**PROBLEM TO WORK ON**. For the listing below, work out the number of lines that hold "آيفون" and return that number alone.

======

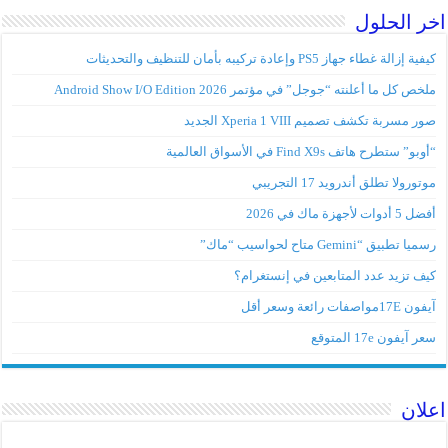
اخر الحلول
كيفية إزالة غطاء جهاز PS5 وإعادة تركيبه بأمان للتنظيف والتحديثات
ملخص كل ما أعلنته “جوجل” في مؤتمر Android Show I/O Edition 2026
صور مسربة تكشف تصميم Xperia 1 VIII الجديد
“أوبو” ستطرح هاتف Find X9s في الأسواق العالمية
موتورولا تطلق أندرويد 17 التجريبي
أفضل 5 أدوات لأجهزة ماك في 2026
رسميا تطبيق “Gemini متاح لحواسيب “ماك”
كيف تزيد عدد المتابعين في إنستغرام؟
آيفون 17Eمواصفات رائعة وسعر أقل
سعر آيفون 17e المتوقع
اعلان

======

**TASK RESULT**. 2